The ‘Independent Parliamentary Standards Authority’ is expected to recommend a massive £10,000 pay rise for MPs, which would be around a 15% increase on basic. In real terms, the total salary package for MPs is in the region of £120,000.
Opposition leader Ed Miliband has stated that he would intervene if MPs salary was increased by any more than 1%, which is the maximum public sector workers will be allowed.
David Cameron has said that MPs must be prepared to lose other benefits if they receive a pay rise.
In the Palace of Westminster, two small toilets used by peers are to undergo refurbishment which is set to cost the taxpayer in the region of £100,000.
According to tender documents the work includes replacing ‘historic oak panelling’, minor demolition work, new decorations, and new sanitary equipment. The work must comply with English Heritage requirements for Grade One listed buildings, which is said to add to the cost.
Spending £100,000 of tax payers money on a more luxurious environment for Lords to park their arses on is not what the public want to hear when the money could be put to better use.
Controversy surrounds the appointment of Ian Livingstone as a minister in the ‘Department of Business, Innovation and Skills’ (BIS).
Livingstone will be leaving his position as a boss in BT with close to £20 million in shares in the company to take up a position in a government department which oversees the telecoms industry, in which BT competes.
With £20 million in shares, Livingstone will benefit significantly from dividends and interest – which depend on the performance of BT – from his share portfolio.
His additional wealth could be influenced by the policies and actions of the ministerial team of which he will be a member.
According to Livingstone, he will be placing the shares in a ‘blind trust’, which will be managed by those who he has given power of attorney over, and over which he will have no direct management.
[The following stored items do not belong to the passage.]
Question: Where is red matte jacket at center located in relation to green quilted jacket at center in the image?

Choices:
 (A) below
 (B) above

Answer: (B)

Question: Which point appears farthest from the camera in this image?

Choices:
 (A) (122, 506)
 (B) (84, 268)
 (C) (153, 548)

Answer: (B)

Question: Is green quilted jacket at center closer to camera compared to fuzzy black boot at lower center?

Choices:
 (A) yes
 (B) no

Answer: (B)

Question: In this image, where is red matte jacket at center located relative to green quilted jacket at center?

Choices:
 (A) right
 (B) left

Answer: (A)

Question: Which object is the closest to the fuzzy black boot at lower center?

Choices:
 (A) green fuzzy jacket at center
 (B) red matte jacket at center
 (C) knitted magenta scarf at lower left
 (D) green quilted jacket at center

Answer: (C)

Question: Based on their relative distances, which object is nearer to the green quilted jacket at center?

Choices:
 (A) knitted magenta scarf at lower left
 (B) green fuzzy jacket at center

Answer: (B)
This is supposed to distance him from any accusation of conflict of interest, but in reality does not prevent him from influencing policies which may benefit him financially. Once he leaves his ministerial position he will regain full control of the shares in BT.
Anne McKechin, a former minister of state at the DTI in Tony Blair’s government, told the Independent “The scale of Ian Livingston’s share-holding is an issue. He is the CEO of BT and there will be virtually no gap between his leaving BT and joining the government. There is valid concern that the Prime Minister has not done enough to convince the public that a conflict of interest will not be a problem.”
There are no real and effective safeguards against Livingstone attempting to influence government policy for his own financial interest.
A former trade minister has also criticised the decision to being Livingstone into the government position, stating that Cameron has failed to offer any form of robust safeguard to address the issue of bringing in Livingstone directly from BT.
It all seems far too cosy a relationship between BT, Livingstone, and Cameron, with some potentially serious risks for other companies who are in competition with BT in the same market.
MPs pay rises, expensive loos for the lords, and a minister with serious personal financial interest in the activities of the department he has been recruited in to just go to show that the government do not consider themselves subject to their own policies.
Cronyism is a massive problem within the current system, where waste and ‘dodgy deals’ are in plain view, and which the government don’t seem to care if anyone notices are not. Brazen selfishness is rife, as though they are trying to pick a chicken carcass for all it is worth before they finally get kicked out of office.
Although these activities are not directly corrupt, the case of MPs being recommended up to a £10,000 pay rise, and the appointment of Livingstone, certainly indicates that underhanded dealing and influence is taking place somewhere behind the scenes.